Due to these apparent operational issues, many websites have moved
from using IP addresses as identifiers to requiring some form of
registration, authentication, and then application-level
identity checks. For example, it is not uncommon for wikis or web
forums to require their users to register, login, and then present
HTTP cookies on each access. Yet, these extra steps can be a
usability hurdle and generally require more server-side resources.
Because of these concerns, other websites continue to use IP
whitelisting and blacklisting as the basis for managing client access.
And yet, as the extent of edge opacity remains unquantified, the
impact of using IP addresses as client identifiers is uncertain.
Thus, server operators are making uninformed decisions regarding the
best way to use IP addresses as client identities.
The goal of our work is to help a server determine if the IP address of an
incoming client is a useful identifier for access-control decisions.
We do so by exploring the extent to which edge opacity obscures a
server's view of its clients. Specifically, we consider the following
questions:
- To what extent does edge opacity from NATs, proxies, and DHCP
prevent accurate IP-based client identification?
- Is it possible for a server to determine when IP-based filtering
is insufficient and stronger methods of identification are required?
To answer the first question, we performed a large-scale study
measuring 7 million unique web clients from 177 million HTTP requests
over a seven-month period. We found that while the majority of
clients are behind NATs (roughly 60%), NATs are small and
localized--with most serving fewer than 7 hosts. Furthermore,
clients using DHCP generally rotate their IP addresses on the order of
several days, limiting the impact of dynamic addressing on short-lived
access-control decisions. Web proxies,1 on the other hand,
while fewer in number (roughly 15%), often serve large and commonly
geographically-diverse client populations.

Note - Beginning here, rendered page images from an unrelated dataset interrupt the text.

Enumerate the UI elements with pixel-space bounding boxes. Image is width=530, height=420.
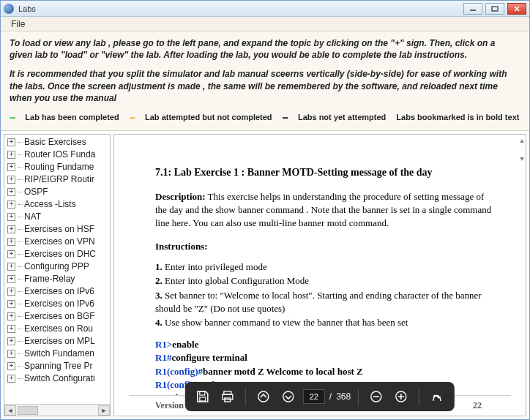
page-current-input[interactable]: 22 [303,389,325,404]
svg-point-10 [283,391,294,402]
expand-icon[interactable]: + [7,337,15,345]
tree-item[interactable]: +Exercises on DHC [4,248,110,260]
doc-scroll-indicator[interactable] [520,139,524,168]
tree-item[interactable]: +NAT [4,211,110,223]
tree-item-label: Routing Fundame [24,162,94,172]
scroll-left-button[interactable]: ◄ [4,405,16,416]
window-controls [463,3,526,15]
legend-attempted: Lab attempted but not completed [145,113,272,121]
doc-step: 4. Use show banner command to view the b… [155,316,496,329]
window-title: Labs [18,4,36,13]
expand-icon[interactable]: + [7,200,15,209]
pdf-toolbar: 22 / 368 [185,382,455,411]
tree-item[interactable]: +Exercises on BGF [4,310,110,323]
tree-item[interactable]: +Exercises on VPN [4,236,110,248]
expand-icon[interactable]: + [7,163,15,171]
expand-icon[interactable]: + [7,325,15,333]
scroll-up-icon[interactable] [520,139,524,143]
minimize-button[interactable] [463,3,482,15]
expand-icon[interactable]: + [7,188,15,196]
tree-item[interactable]: +RIP/EIGRP Routir [4,173,110,186]
legend: -- Lab has been completed -- Lab attempt… [10,111,520,123]
maximize-button[interactable] [485,3,504,15]
tree-item[interactable]: +Exercises on IPv6 [4,285,110,298]
doc-desc-text: This exercise helps in understanding the… [155,191,491,228]
document-content: 7.1: Lab Exercise 1 : Banner MOTD-Settin… [114,135,526,395]
expand-icon[interactable]: + [7,225,15,233]
expand-icon[interactable]: + [7,176,15,184]
document-pane: 7.1: Lab Exercise 1 : Banner MOTD-Settin… [113,134,526,416]
doc-instructions-label: Instructions: [155,240,496,253]
page-down-icon[interactable] [278,386,299,407]
tree-item-label: Switch Fundamen [24,348,94,359]
zoom-in-icon[interactable] [391,386,411,407]
topic-tree[interactable]: +Basic Exercises+Router IOS Funda+Routin… [4,135,110,404]
tree-item[interactable]: +Exercises on MPL [4,335,110,348]
tree-item-label: Exercises on VPN [24,236,95,247]
tree-item-label: Switch Configurati [24,373,95,383]
tree-item-label: RIP/EIGRP Routir [24,174,94,184]
doc-step: 3. Set banner to: "Welcome to local host… [155,289,496,315]
main-split: +Basic Exercises+Router IOS Funda+Routin… [1,131,529,419]
scroll-down-icon[interactable] [520,157,524,161]
tree-item[interactable]: +Exercises on HSF [4,223,110,236]
tree-item[interactable]: +Spanning Tree Pr [4,360,110,372]
close-button[interactable] [507,3,526,15]
tree-item-label: Access -Lists [24,199,76,209]
expand-icon[interactable]: + [7,151,15,159]
doc-command-line: R1>enable [155,338,496,351]
tree-item[interactable]: +Routing Fundame [4,161,110,173]
tree-item[interactable]: +Switch Configurati [4,372,110,385]
menu-file[interactable]: File [7,18,29,31]
tree-item[interactable]: +Basic Exercises [4,136,110,149]
page-total: 368 [336,391,351,402]
tree-item-label: Configuring PPP [24,261,89,271]
tree-item[interactable]: +Frame-Relay [4,273,110,285]
save-icon[interactable] [193,386,213,407]
tree-item[interactable]: +Exercises on Rou [4,323,110,335]
expand-icon[interactable]: + [7,263,15,271]
tree-item-label: Basic Exercises [24,137,86,147]
tree-item[interactable]: +Switch Fundamen [4,348,110,360]
legend-completed: Lab has been completed [25,113,119,121]
tree-item-label: Exercises on DHC [24,249,96,259]
tree-item-label: Exercises on IPv6 [24,299,94,309]
tree-horizontal-scrollbar[interactable]: ◄ ► [4,404,110,416]
expand-icon[interactable]: + [7,375,15,383]
scroll-right-button[interactable]: ► [98,405,110,416]
scroll-thumb[interactable] [18,406,38,415]
svg-rect-7 [223,394,233,400]
doc-desc-label: Description: [155,191,206,202]
tree-pane: +Basic Exercises+Router IOS Funda+Routin… [4,134,111,416]
scroll-track[interactable] [16,405,98,416]
expand-icon[interactable]: + [7,300,15,308]
tree-item[interactable]: +OSPF [4,186,110,198]
expand-icon[interactable]: + [7,250,15,258]
print-icon[interactable] [217,386,238,407]
toolbar-separator [358,388,359,405]
expand-icon[interactable]: + [7,288,15,296]
page-up-icon[interactable] [253,386,274,407]
expand-icon[interactable]: + [7,362,15,370]
expand-icon[interactable]: + [7,350,15,358]
legend-dash-notyet-icon: -- [283,111,288,123]
expand-icon[interactable]: + [7,138,15,146]
zoom-out-icon[interactable] [366,386,387,407]
tree-item[interactable]: +Configuring PPP [4,260,110,273]
toolbar-separator [419,388,419,405]
tree-item-label: Exercises on HSF [24,224,94,234]
tree-item[interactable]: +Router IOS Funda [4,149,110,161]
expand-icon[interactable]: + [7,238,15,246]
expand-icon[interactable]: + [7,213,15,221]
svg-point-9 [258,391,269,402]
expand-icon[interactable]: + [7,275,15,283]
tree-item[interactable]: +Access -Lists [4,198,110,211]
expand-icon[interactable]: + [7,312,15,320]
acrobat-icon[interactable] [427,386,447,407]
doc-step: 2. Enter into global Configuration Mode [155,274,496,288]
tree-item-label: Exercises on IPv6 [24,286,94,296]
tree-item[interactable]: +Exercises on IPv6 [4,298,110,310]
toolbar-separator [245,388,246,405]
window-titlebar: Labs [1,1,529,17]
svg-rect-1 [492,7,498,11]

To answer the second question, we introduce, analyze, and implement a set
of techniques with which a web server can detect with high accuracy if a
client is using a proxy or NAT, or whether it belongs to a prefix with
rapid IP reallocation. Because of their potential to host large client
populations, we mainly focus on proxy detection, proposing additional
methods to determine a client's distance from its proxy and to
disambiguate multiple clients behind a single proxy.
The main contributions of this paper are as follows.
- We introduce and demonstrate the utility of using active content
as a measurement vehicle for understanding the Internet's edge
(§3).
- We present the results of a large-scale measurement study which
helps to quantify the extent and characteristics of NATs, proxies, and
DHCP usage (§4). We believe these results are
original and have independent academic interest.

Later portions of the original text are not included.